Petuah Sang Kaisar Terakhir Tiongkok, Hidup Sebagai Tahanan di Uni Soviet

Sebuah gambar fragmen dari "The Last Emperor" (Kaisar Terakhir). Film Bernardo Bertolucci ini mengenalkan penonton Barat dengan kehidupan Pu Yi.

Sebuah gambar fragmen dari "The Last Emperor" (Kaisar Terakhir). Film Bernardo Bertolucci ini mengenalkan penonton Barat dengan kehidupan Pu Yi.

Kinopoisk.ru
Pu Yi, kaisar terakhir Tiongkok, menghabiskan waktu lima tahun sebagai tahanan perang di Uni Soviet. Dalam otobiografi yang dipublikasikan pada 1960-an, ia mendeskripsikan dengan detil kehidupannya di Chita dan Khabarovsk.

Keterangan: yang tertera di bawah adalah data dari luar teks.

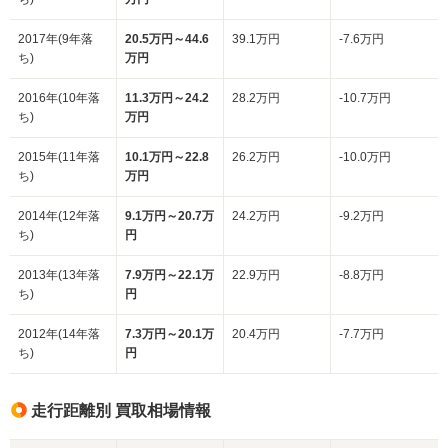
2017年(9年落
20.5万円～44.6
39.1万円
-7.6万円
ち)
万円
2016年(10年落
11.3万円～24.2
28.2万円
-10.7万円
ち)
万円
2015年(11年落
10.1万円～22.8
26.2万円
-10.0万円
ち)
万円
2014年(12年落
9.1万円～20.7万
24.2万円
-9.2万円
ち)
円
2013年(13年落
7.9万円～22.1万
22.9万円
-8.8万円
ち)
円
2012年(14年落
7.3万円～20.1万
20.4万円
-7.7万円
ち)
円
走行距離別 買取相場情報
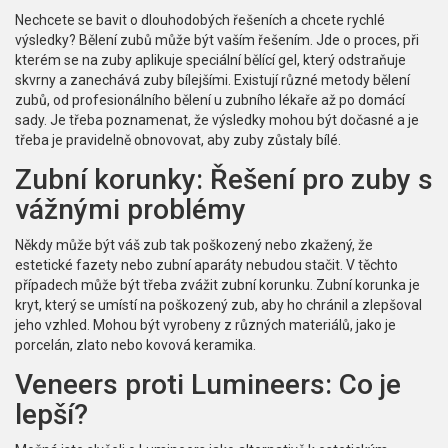
Nechcete se bavit o dlouhodobých řešeních a chcete rychlé
výsledky? Bělení zubů může být vaším řešením. Jde o proces, při
kterém se na zuby aplikuje speciální bělící gel, který odstraňuje
skvrny a zanechává zuby bílejšími. Existují různé metody bělení
zubů, od profesionálního bělení u zubního lékaře až po domácí
sady. Je třeba poznamenat, že výsledky mohou být dočasné a je
třeba je pravidelně obnovovat, aby zuby zůstaly bílé.
Zubní korunky: Řešení pro zuby s
vážnými problémy
Někdy může být váš zub tak poškozený nebo zkažený, že
estetické fazety nebo zubní aparáty nebudou stačit. V těchto
případech může být třeba zvážit zubní korunku. Zubní korunka je
kryt, který se umístí na poškozený zub, aby ho chránil a zlepšoval
jeho vzhled. Mohou být vyrobeny z různých materiálů, jako je
porcelán, zlato nebo kovová keramika.
Veneers proti Lumineers: Co je
lepší?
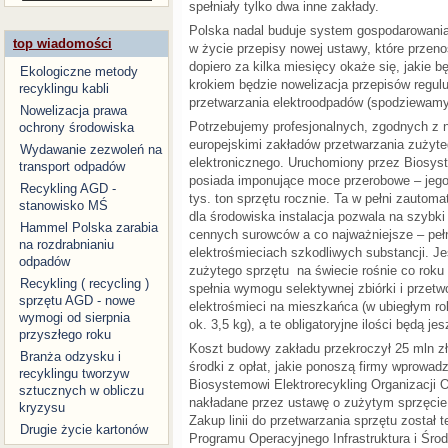
spełniały tylko dwa inne zakłady.
Polska nadal buduje system gospodarowania
top wiadomości
w życie przepisy nowej ustawy, które przen
dopiero za kilka miesięcy okaże się, jakie b
Ekologiczne metody
krokiem będzie nowelizacja przepisów regu
recyklingu kabli
przetwarzania elektroodpadów (spodziewamy 
Nowelizacja prawa
Potrzebujemy profesjonalnych, zgodnych z
ochrony środowiska
europejskimi zakładów przetwarzania zużyte
Wydawanie zezwoleń na
elektronicznego. Uruchomiony przez Biosys
transport odpadów
posiada imponujące moce przerobowe – jego
Recykling AGD -
tys. ton sprzętu rocznie. Ta w pełni zautom
stanowisko MŚ
dla środowiska instalacja pozwala na szybk
Hammel Polska zarabia
cennych surowców a co najważniejsze – pe
na rozdrabnianiu
elektrośmieciach szkodliwych substancji. Jest
odpadów
zużytego sprzętu na świecie rośnie co roku 
Recykling ( recycling )
spełnia wymogu selektywnej zbiórki i przet
sprzętu AGD - nowe
elektrośmieci na mieszkańca (w ubiegłym ro
wymogi od sierpnia
ok. 3,5 kg), a te obligatoryjne ilości będą je
przyszłego roku
Koszt budowy zakładu przekroczył 25 mln zł.
Branża odzysku i
środki z opłat, jakie ponoszą firmy wprowad
recyklingu tworzyw
Biosystemowi Elektrorecykling Organizacji 
sztucznych w obliczu
nakładane przez ustawę o zużytym sprzęcie 
kryzysu
Zakup linii do przetwarzania sprzętu został
Drugie życie kartonów
Programu Operacyjnego Infrastruktura i Śro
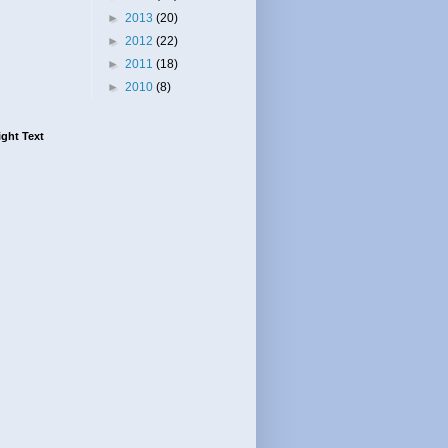
►
2013
(20)
►
2012
(22)
►
2011
(18)
►
2010
(8)
ght Text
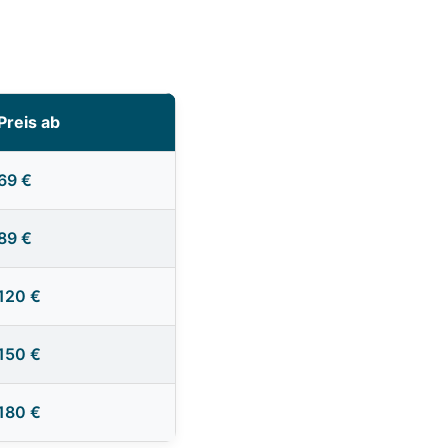
Preis ab
69 €
89 €
120 €
150 €
180 €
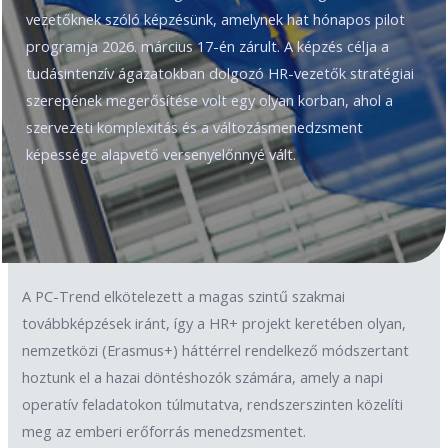
vezetőknek szóló képzésünk, amelynek hat hónapos pilot
programja 2026. március 17-én zárult. A képzés célja a
tudásintenzív ágazatokban dolgozó HR-vezetők stratégiai
szerepének megerősítése volt egy olyan korban, ahol a
szervezeti komplexitás és a változásmenedzsment
képessége alapvető versenyelőnnyé vált.
A PC-Trend elkötelezett a magas szintű szakmai
továbbképzések iránt, így a HR+ projekt keretében olyan,
nemzetközi (Erasmus+) háttérrel rendelkező módszertant
hoztunk el a hazai döntéshozók számára, amely a napi
operatív feladatokon túlmutatva, rendszerszinten közelíti
meg az emberi erőforrás menedzsmentet.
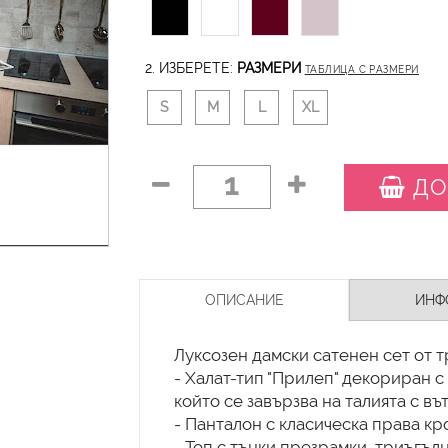
2. ИЗБЕРЕТЕ:
РАЗМЕРИ
ТАБЛИЦА С РАЗМЕРИ
S
M
L
XL
1
ДО
ОПИСАНИЕ
ИНФ
Луксозен дамски сатенен сет от т
- Халат-тип "Прилеп" декориран с
който се завързва на талията с в
- Панталон с класическа права кр
- Топ с тънки презрамки, триъгъл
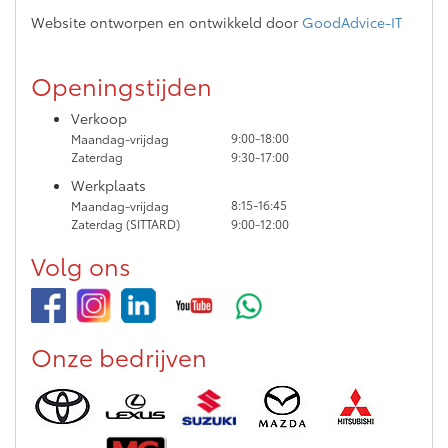
Website ontworpen en ontwikkeld door
GoodAdvice-IT
Openingstijden
Verkoop
9:00-18:00
Maandag-vrijdag
Zaterdag
9:30-17:00
Werkplaats
8:15-16:45
Maandag-vrijdag
Zaterdag (SITTARD)
9:00-12:00
Volg ons
Onze bedrijven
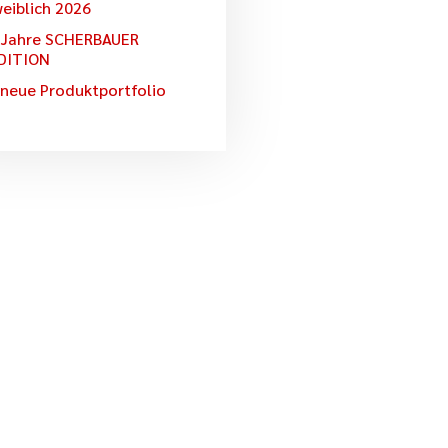
weiblich 2026
 Jahre SCHERBAUER
DITION
 neue Produktportfolio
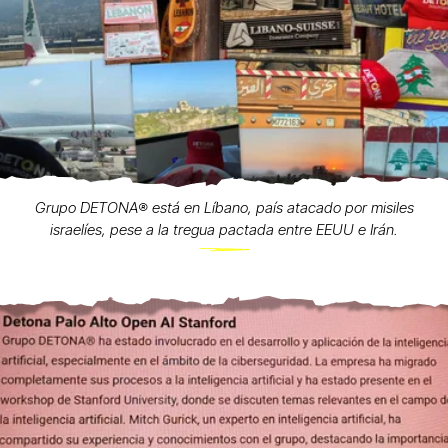
Grupo DETONA®️ está en Líbano, país atacado por misiles
israelíes, pese a la tregua pactada entre EEUU e Irán.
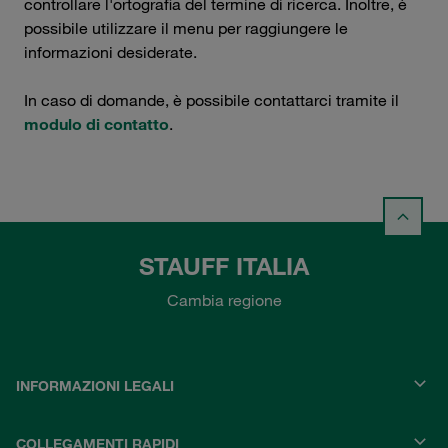
controllare l'ortografia del termine di ricerca. Inoltre, è
possibile utilizzare il menu per raggiungere le
informazioni desiderate.
In caso di domande, è possibile contattarci tramite il
modulo di contatto
.
STAUFF ITALIA
Cambia regione
INFORMAZIONI LEGALI
COLLEGAMENTI RAPIDI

Pada 18 Agustus 1945, Kaisar Terakhir Tiongkok, Pu Yi, yang kala itu diturunkan jabatannya menjadi kaisar negara boneka Jepang Manchukuo, melepas tahtanya dan hendak melarikan diri dari Tiongkok bersama dengan tentara Jepang yang mengalami kekalahan. Film karya Bernardo Bertolucci yang memenangkan piala Oscar, ‘The Last Emperor’ menggambarkan momen ketika pasukan Soviet merebut bandara Manchurian dan menghentikan Pu Yi serta rombongan kerajaannya untuk kabur ke Korea. Mereka dibawa ke Uni Soviet, menghadapi nasib yang tak pasti.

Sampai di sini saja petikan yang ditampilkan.